### PROBLEM
Exactly as they appear below, repeat the lines from the one with "morts et de" through the one with "rapports contradictoires bien", and no others.

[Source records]
══════════════════════════════

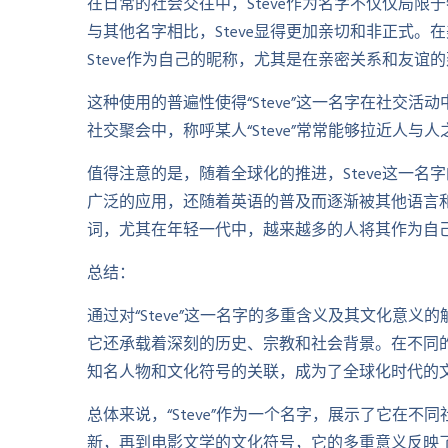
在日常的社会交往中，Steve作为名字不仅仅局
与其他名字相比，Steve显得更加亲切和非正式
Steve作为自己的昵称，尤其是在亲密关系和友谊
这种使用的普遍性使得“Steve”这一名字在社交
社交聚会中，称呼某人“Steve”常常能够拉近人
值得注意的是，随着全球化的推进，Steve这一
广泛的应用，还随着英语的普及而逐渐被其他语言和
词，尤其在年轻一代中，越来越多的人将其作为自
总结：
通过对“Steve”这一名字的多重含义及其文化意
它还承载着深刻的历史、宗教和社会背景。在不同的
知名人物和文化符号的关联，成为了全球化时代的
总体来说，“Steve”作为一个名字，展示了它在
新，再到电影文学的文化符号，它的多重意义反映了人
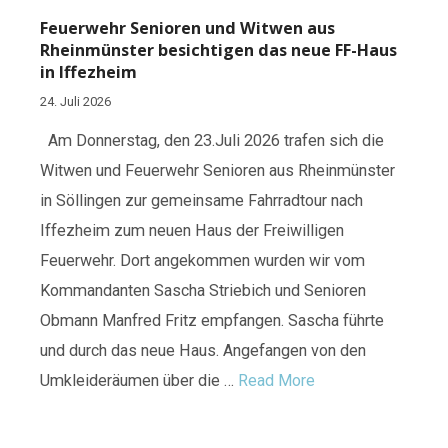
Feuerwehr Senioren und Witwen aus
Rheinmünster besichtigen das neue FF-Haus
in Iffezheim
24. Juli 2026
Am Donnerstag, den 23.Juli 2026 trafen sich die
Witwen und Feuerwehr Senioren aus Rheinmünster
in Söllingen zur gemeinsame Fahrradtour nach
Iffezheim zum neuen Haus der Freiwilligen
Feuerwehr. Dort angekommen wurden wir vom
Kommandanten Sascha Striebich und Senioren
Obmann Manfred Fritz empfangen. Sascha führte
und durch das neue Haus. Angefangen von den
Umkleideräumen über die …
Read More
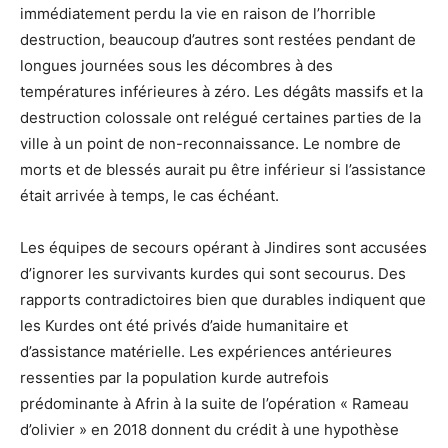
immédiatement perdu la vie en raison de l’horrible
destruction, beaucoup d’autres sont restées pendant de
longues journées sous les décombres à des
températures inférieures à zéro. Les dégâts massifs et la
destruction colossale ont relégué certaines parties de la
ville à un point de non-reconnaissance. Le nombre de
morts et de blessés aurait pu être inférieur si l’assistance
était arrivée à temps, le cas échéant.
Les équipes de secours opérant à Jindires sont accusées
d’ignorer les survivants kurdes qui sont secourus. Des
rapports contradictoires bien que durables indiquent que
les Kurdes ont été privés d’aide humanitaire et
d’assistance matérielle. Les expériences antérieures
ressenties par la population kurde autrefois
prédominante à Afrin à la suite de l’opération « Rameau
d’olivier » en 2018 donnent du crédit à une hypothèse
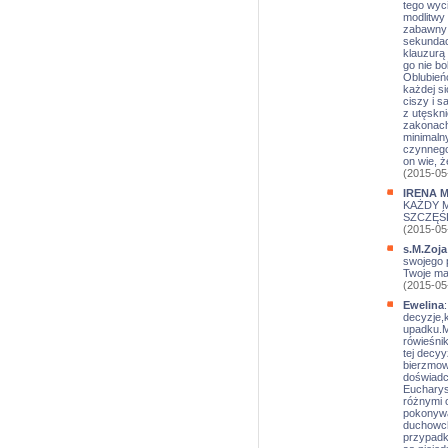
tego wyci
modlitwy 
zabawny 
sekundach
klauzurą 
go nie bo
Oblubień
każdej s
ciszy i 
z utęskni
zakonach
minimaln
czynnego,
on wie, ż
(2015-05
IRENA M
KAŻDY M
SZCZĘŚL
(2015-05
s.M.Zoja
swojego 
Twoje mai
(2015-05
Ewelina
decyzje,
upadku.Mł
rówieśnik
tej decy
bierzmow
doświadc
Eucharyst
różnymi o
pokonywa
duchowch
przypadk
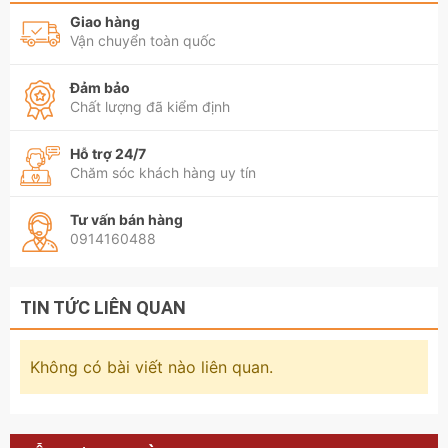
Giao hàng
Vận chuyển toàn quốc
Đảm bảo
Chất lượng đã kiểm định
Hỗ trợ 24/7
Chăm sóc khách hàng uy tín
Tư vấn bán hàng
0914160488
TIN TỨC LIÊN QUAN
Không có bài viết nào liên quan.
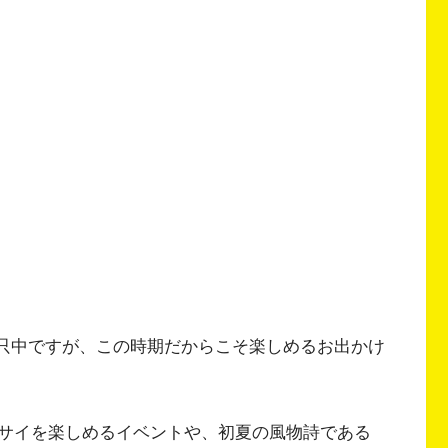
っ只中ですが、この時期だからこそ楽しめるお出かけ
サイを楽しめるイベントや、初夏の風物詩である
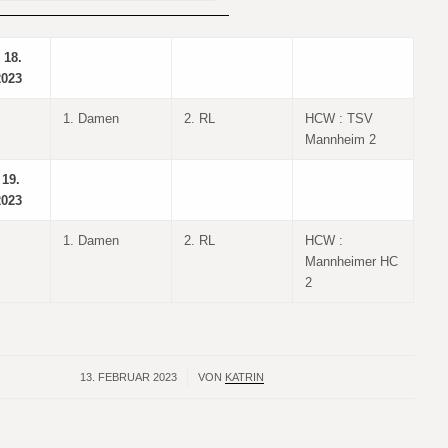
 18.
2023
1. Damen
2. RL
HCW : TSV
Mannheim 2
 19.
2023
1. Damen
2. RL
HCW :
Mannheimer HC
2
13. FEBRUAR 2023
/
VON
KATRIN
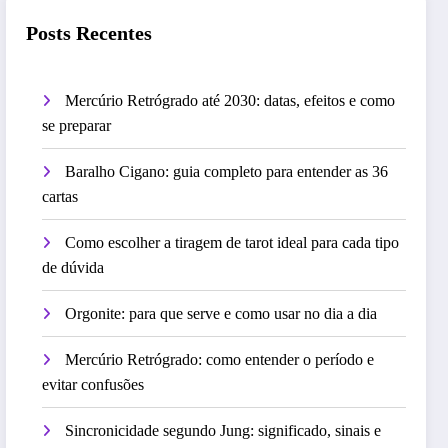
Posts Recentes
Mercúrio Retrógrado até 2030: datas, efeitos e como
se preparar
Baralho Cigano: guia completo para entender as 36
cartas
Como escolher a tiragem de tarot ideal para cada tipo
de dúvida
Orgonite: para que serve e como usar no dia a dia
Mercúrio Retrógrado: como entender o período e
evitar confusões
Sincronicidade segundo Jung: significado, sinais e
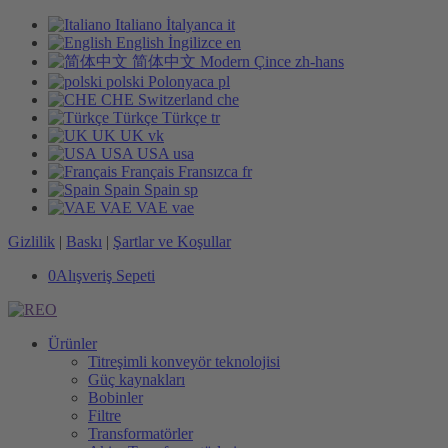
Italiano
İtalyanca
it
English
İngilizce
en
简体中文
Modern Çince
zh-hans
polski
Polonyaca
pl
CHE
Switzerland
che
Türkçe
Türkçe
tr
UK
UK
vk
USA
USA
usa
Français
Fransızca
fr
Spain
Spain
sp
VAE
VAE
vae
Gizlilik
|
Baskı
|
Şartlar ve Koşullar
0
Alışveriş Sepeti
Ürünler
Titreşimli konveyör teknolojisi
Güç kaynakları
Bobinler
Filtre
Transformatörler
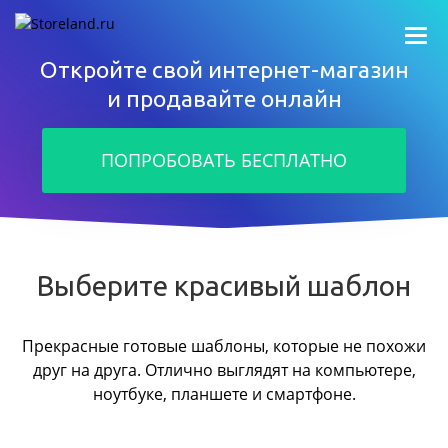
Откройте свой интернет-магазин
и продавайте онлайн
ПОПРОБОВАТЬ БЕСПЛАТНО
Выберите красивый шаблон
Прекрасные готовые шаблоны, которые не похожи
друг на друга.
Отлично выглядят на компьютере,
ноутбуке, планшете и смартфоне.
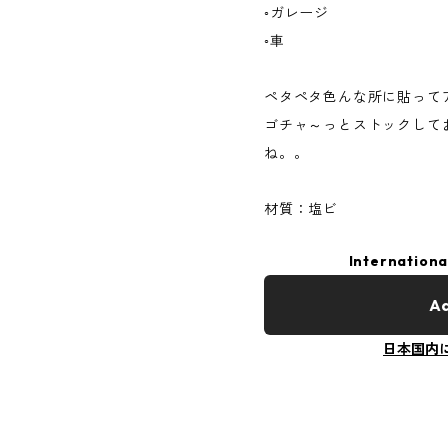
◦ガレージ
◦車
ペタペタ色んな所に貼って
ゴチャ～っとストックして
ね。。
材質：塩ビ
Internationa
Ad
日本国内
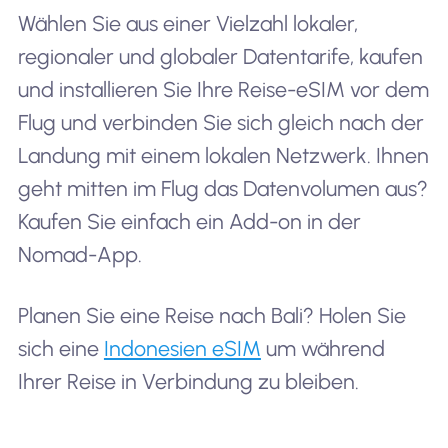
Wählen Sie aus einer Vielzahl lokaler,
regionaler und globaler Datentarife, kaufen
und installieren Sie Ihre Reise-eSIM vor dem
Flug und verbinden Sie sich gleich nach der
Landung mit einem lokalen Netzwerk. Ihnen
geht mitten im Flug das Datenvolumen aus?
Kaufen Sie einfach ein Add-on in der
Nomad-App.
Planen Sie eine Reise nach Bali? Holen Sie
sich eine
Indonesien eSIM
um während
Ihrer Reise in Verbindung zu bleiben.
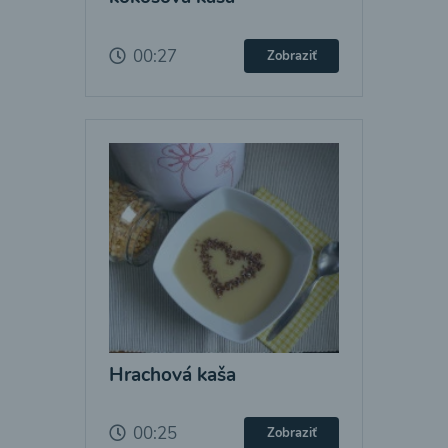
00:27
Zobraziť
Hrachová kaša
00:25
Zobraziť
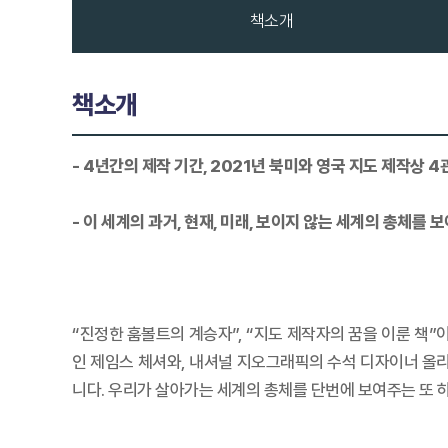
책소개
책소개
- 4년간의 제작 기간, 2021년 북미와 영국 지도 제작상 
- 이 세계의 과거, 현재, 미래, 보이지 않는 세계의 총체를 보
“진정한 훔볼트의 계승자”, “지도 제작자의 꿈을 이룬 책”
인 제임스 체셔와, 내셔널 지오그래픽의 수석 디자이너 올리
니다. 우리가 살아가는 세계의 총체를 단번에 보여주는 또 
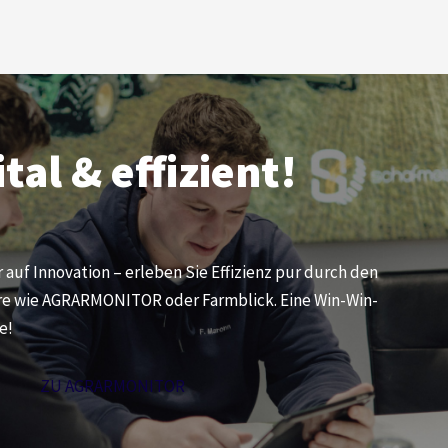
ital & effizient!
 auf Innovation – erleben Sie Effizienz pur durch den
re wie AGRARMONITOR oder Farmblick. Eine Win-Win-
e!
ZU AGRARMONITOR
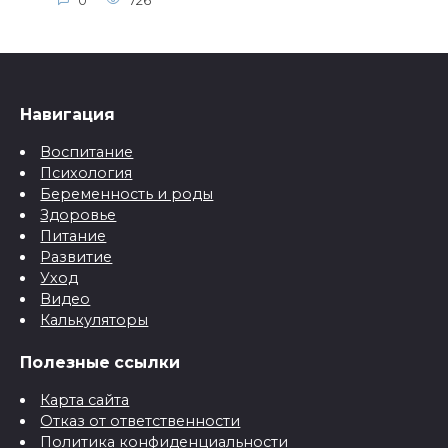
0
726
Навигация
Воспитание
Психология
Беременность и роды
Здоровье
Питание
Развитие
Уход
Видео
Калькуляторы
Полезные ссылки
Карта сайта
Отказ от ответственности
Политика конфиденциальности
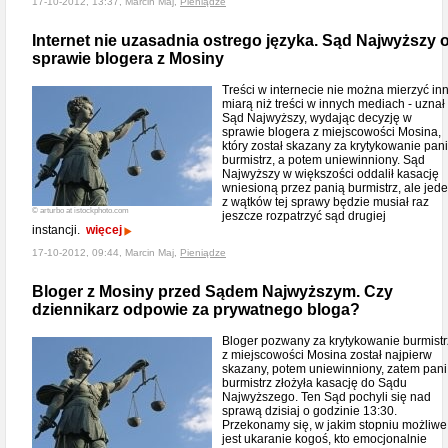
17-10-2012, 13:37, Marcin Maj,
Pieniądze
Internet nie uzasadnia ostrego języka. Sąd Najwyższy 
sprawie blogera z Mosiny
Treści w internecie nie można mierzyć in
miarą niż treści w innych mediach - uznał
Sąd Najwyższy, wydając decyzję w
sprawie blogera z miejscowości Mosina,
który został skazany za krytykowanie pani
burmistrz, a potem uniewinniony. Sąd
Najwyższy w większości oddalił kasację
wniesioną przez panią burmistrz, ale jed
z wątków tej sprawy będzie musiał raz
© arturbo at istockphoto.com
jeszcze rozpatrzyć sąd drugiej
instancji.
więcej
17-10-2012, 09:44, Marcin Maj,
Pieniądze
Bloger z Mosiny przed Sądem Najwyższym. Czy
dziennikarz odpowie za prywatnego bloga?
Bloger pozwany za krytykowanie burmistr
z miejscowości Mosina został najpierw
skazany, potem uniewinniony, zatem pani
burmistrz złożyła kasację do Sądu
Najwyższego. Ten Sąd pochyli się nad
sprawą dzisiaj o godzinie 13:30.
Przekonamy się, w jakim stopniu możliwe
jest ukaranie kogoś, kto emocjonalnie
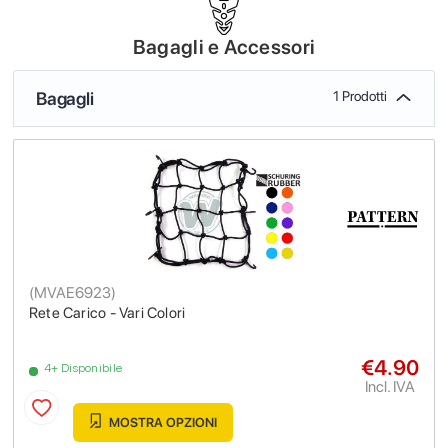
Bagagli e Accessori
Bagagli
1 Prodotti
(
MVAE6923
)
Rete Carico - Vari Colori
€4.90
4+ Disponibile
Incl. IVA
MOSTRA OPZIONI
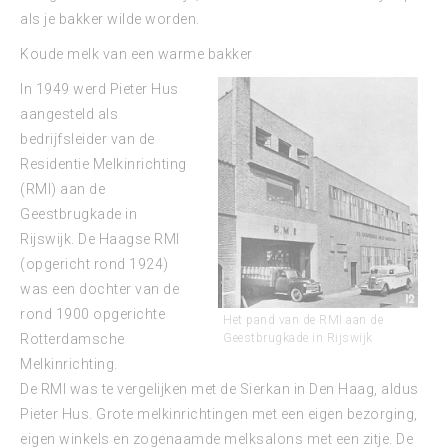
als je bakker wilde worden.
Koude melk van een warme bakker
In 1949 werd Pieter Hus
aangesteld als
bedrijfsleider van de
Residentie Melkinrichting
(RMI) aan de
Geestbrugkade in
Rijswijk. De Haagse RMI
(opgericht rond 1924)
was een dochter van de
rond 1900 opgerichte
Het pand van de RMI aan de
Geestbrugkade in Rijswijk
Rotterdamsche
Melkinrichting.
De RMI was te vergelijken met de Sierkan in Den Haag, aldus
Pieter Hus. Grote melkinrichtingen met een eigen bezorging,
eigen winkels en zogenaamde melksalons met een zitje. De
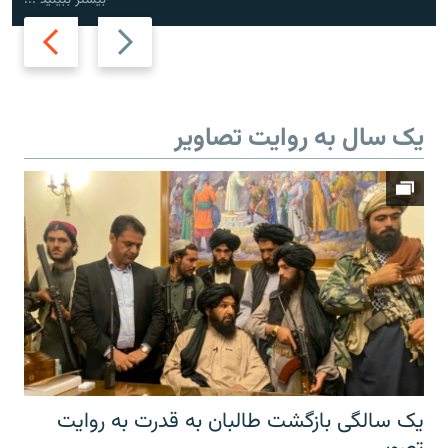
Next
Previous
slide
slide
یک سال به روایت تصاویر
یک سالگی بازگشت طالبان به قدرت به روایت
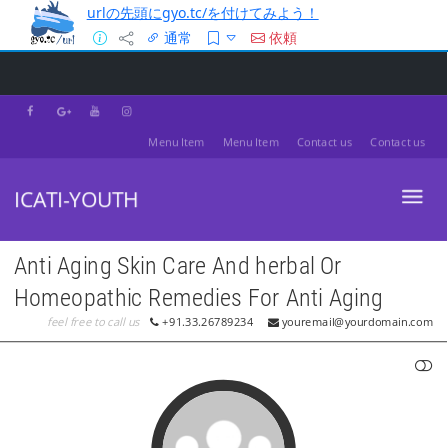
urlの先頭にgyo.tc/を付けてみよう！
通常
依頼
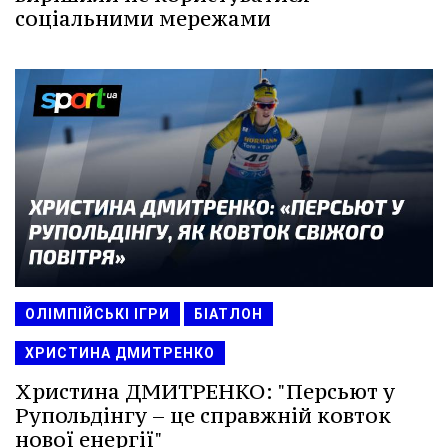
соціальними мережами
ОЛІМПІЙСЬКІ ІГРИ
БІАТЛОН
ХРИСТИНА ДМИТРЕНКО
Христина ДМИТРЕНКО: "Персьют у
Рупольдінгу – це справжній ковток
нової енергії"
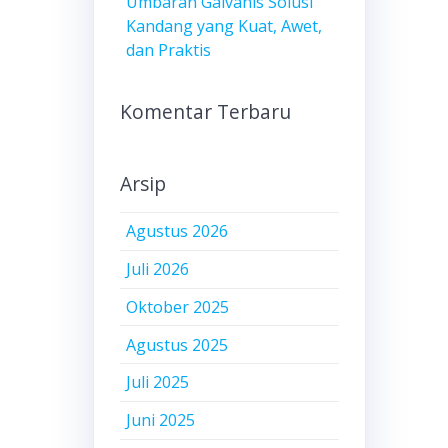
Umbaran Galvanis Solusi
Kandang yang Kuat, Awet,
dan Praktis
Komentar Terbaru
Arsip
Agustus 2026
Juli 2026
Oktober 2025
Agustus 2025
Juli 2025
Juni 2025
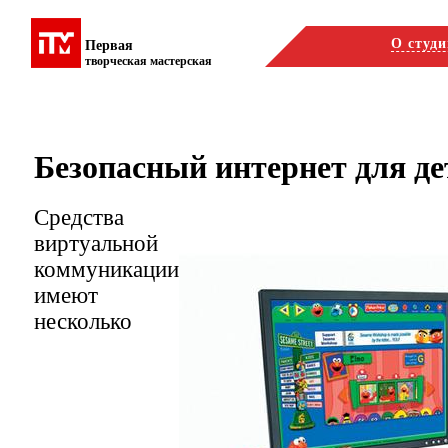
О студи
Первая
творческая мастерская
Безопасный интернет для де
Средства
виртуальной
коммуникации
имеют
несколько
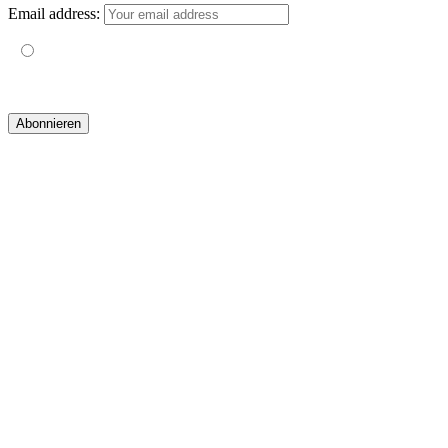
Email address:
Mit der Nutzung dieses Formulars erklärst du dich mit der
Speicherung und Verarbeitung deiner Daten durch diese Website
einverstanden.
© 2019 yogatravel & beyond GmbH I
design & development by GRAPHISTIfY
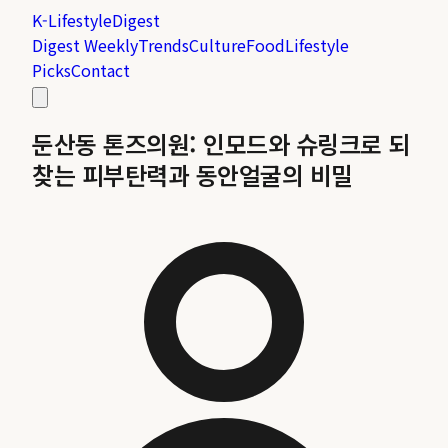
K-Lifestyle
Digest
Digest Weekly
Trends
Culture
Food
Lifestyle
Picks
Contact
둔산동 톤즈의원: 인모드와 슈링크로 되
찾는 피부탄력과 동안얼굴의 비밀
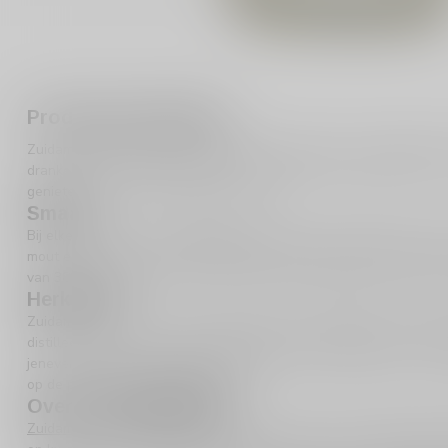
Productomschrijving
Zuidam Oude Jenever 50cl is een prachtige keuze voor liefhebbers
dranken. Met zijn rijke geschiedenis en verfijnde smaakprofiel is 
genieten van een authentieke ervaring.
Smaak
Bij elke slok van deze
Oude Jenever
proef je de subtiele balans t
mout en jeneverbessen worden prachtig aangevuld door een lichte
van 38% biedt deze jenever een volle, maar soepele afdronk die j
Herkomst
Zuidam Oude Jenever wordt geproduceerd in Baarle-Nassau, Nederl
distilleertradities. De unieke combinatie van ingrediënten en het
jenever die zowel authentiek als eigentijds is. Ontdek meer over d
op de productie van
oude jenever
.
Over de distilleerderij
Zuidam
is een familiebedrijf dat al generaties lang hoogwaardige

══════════════════════════════

### ANSWER TO THE EXERCISE
morts et de blessés aurait pu être inférieur si l’assistance
était arrivée à temps, le cas échéant.
Les équipes de secours opérant à Jindires sont accusées
d’ignorer les survivants kurdes qui sont secourus. Des
rapports contradictoires bien que durables indiquent que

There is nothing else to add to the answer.